**Directions for this task**
From the records below, output exactly the lines running from the line containing "que veremos con" through the line containing "info@flir-fix.ru", and no others.

(Data records)
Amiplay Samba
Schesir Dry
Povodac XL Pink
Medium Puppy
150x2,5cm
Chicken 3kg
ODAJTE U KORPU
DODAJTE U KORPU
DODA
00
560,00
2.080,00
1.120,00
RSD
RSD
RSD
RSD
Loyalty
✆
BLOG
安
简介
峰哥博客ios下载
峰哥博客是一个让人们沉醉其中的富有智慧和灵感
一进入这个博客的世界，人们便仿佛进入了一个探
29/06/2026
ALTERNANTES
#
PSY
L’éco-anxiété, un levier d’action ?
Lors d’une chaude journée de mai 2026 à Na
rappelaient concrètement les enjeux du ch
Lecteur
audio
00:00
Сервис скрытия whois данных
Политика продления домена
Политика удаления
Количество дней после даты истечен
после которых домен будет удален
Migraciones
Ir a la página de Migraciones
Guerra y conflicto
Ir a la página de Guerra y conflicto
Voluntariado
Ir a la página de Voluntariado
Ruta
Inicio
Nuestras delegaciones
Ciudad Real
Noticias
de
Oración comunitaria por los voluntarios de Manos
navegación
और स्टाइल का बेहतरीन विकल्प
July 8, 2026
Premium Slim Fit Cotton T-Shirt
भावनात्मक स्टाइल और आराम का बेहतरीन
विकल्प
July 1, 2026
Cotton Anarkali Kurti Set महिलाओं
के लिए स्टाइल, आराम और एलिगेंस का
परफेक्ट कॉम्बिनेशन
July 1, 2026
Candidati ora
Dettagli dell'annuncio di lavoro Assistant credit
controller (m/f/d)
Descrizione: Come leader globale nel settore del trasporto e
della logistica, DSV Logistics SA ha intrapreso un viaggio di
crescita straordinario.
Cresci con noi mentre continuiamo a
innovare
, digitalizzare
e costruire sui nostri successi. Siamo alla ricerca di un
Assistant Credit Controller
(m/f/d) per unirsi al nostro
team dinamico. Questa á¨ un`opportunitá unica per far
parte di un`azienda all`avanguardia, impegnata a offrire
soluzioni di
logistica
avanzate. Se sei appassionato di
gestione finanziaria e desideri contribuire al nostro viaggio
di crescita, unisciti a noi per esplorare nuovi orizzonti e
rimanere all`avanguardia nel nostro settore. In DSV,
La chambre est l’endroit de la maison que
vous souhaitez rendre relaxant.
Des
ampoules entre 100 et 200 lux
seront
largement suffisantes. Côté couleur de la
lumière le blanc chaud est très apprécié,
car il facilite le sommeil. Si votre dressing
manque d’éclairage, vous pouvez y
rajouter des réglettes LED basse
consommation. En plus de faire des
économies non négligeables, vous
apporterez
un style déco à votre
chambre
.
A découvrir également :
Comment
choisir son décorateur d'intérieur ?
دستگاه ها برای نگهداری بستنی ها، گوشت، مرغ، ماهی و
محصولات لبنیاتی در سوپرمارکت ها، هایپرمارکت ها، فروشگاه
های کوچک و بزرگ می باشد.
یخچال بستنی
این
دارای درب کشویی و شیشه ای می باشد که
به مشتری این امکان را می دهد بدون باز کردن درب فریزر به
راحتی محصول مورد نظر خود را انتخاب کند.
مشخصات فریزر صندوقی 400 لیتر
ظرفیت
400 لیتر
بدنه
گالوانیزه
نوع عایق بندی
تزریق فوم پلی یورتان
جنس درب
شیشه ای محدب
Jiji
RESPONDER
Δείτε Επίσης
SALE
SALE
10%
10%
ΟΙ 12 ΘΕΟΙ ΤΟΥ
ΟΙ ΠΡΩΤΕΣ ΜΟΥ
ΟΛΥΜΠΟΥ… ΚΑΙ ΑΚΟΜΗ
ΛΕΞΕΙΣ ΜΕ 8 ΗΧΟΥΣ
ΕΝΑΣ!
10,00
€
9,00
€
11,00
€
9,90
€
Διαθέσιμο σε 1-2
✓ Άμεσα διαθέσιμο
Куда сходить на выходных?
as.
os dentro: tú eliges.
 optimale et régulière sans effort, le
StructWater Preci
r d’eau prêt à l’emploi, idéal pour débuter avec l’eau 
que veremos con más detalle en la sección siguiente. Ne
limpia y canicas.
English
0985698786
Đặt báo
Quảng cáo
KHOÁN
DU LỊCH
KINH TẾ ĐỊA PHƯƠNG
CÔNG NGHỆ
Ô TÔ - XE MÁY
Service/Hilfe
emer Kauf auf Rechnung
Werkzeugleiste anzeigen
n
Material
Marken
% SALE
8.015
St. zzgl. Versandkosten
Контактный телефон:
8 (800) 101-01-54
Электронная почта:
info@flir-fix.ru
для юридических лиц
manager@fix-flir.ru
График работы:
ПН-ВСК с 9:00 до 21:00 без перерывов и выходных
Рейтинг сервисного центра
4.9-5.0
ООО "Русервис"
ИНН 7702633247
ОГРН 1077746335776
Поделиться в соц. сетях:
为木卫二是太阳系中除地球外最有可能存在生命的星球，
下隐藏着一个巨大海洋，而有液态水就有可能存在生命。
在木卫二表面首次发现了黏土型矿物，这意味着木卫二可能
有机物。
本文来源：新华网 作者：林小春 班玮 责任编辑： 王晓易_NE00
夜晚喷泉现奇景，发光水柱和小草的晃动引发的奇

**Output**
que veremos con más detalle en la sección siguiente. Ne
limpia y canicas.
English
0985698786
Đặt báo
Quảng cáo
KHOÁN
DU LỊCH
KINH TẾ ĐỊA PHƯƠNG
CÔNG NGHỆ
Ô TÔ - XE MÁY
Service/Hilfe
emer Kauf auf Rechnung
Werkzeugleiste anzeigen
n
Material
Marken
% SALE
8.015
St. zzgl. Versandkosten
Контактный телефон:
8 (800) 101-01-54
Электронная почта:
info@flir-fix.ru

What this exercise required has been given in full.